An Introduction to the Sling Feature Model

See also the Sling Website Feature Model documentation which includes tutorials and examples.

OSGi is a platform capable of running large applications for a variety of purposes, including rich client applications, server-side systems and cloud and container based architectures. Typical OSGi applications are assembled out of bundles and configured through both, OSGi configurations and framework properties (though these are less frequently used than OSGi configurations). Depending on the nature of the application, there might be additional artifact types involved.

As these applications are generally based on many bundles, describing each bundle individually in the application definition becomes unwieldy once the number of bundles reaches a certain level. Additionally, OSGi has no mechanism to describe other elements of the application definition, such as configuration or custom artifacts.

While bundles already provide a good way to define rather small, coherent modules, there is often a need to distribute or provision a set of such bundles together with some configuration. Or if you want to build a set of applications (for example microservices) which share certain parts (like a foundation) the need for a higher level building block arises.

The Sling OSGi Feature Model introduces such a higher level building block to describe OSGi applications or parts of it that encapsulates the details of the various components that the feature is built up from. It allows the description of an entire OSGi-based application based on reusable components and includes everything related to this application, including bundles, configuration, framework properties, capabilities, requirements and custom artifacts.

The model is a general purpose feature model and in no way tied to Apache Sling.


In a nutshell, a feature is the central entity for the Feature Model. A feature is described through a JSON object and can contain:

  • Metadata like a unique identifier, description etc.
  • OSGi bundles
  • OSGi configurations
  • OSGi Framework properties
  • Extensions - a plugin mechanism to add additional information to the feature

Read the documentation about features

Feature Extensions

The Feature Model is extensible, meaning that it can be augmented with custom content in a number of ways. Some extensions are supported out of the box. Other extensions are available through additional modules.

Read the documentation about available extensions

Feature Archives

Feature archives allow to distribute a feature together with all its referenced binaries.

Read the documentation about feature archives

Feature Reference Files

Reference files can be used to mention a collection of feature files in a single file.

Read the documentation about feature reference files

Feature Aggregation

In order to create higher level features or a complete application, usually several features are aggregated into a single final feature.
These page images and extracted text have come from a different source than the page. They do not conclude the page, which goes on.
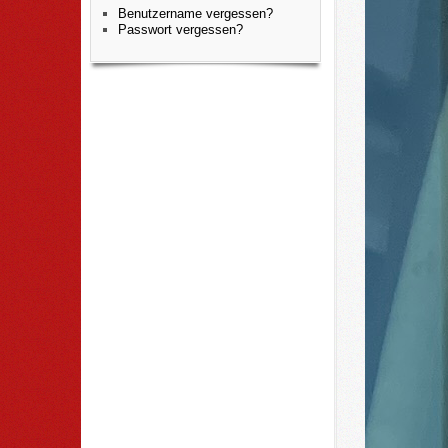
Benutzername vergessen?
Passwort vergessen?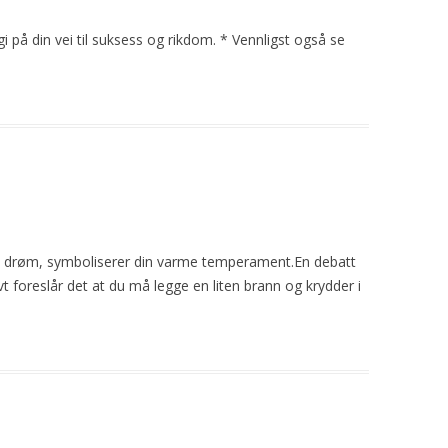
i på din vei til suksess og rikdom. * Vennligst også se
 drøm, symboliserer din varme temperament.En debatt
vt foreslår det at du må legge en liten
brann
og krydder
i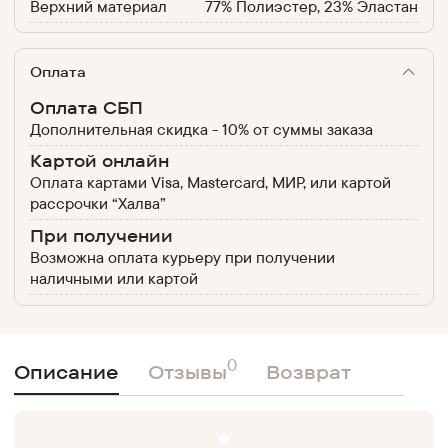
Верхний материал
77% Полиэстер, 23% Эластан
Оплата
Оплата СБП
Дополнительная скидка - 10% от суммы заказа
Картой онлайн
Оплата картами Visa, Mastercard, МИР, или картой
рассрочки “Халва”
При получении
Возможна оплата курьеру при получении
наличными или картой
0
Описание
Отзывы
Возврат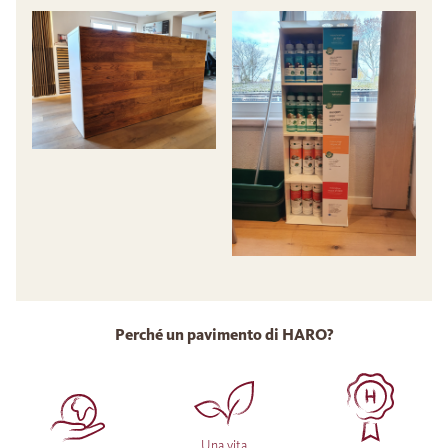
Perché un pavimento di HARO?
Una vita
Read the documentation about feature aggregation

Managing Features

A Feature Launcher can be used to launch features into a running process with an OSGi Framework. The launcher is typically fed with a number of feature files that should be launched together. Overrides for variables defined in the feature models can be provided on the launcher commandline.

Tooling exists to analyze and validate features, and to aggregate and merge multiple features into a single feature, which can be used to create higher level features from a combination of lower-level ones. Most of the tooling is accessible through the slingfeature-maven-plugin.

The following diagrams show a typical workflow when working with feature files:

Features are authored as JSON Feature Files. The slingfeature-maven-plugin provides analyzers and aggregators that check features and can combine them into larger features. The maven plugin can also be used to publish features to a Maven Repository.

To create a running system from a number of feature files, features are selected from a Maven Repository, they are validated for completeness and optionally additional features are pulled in through the OSGi Resolver (not yet implemented). A final system feature has no unresolved dependencies. It is passed to the Feature Launcher along with optional additional features the provide functionality on top of what is defined in the system feature. The Feature Launcher creates a running process containing an OSGi Framework provisioned with the feature's contents.


A launcher for feature models is available in the Apache Sling Feature Launcher project.


The primary tooling around the feature model is provided through Maven by the Sling Feature Maven Plugin

See the readme of the plugin for more information.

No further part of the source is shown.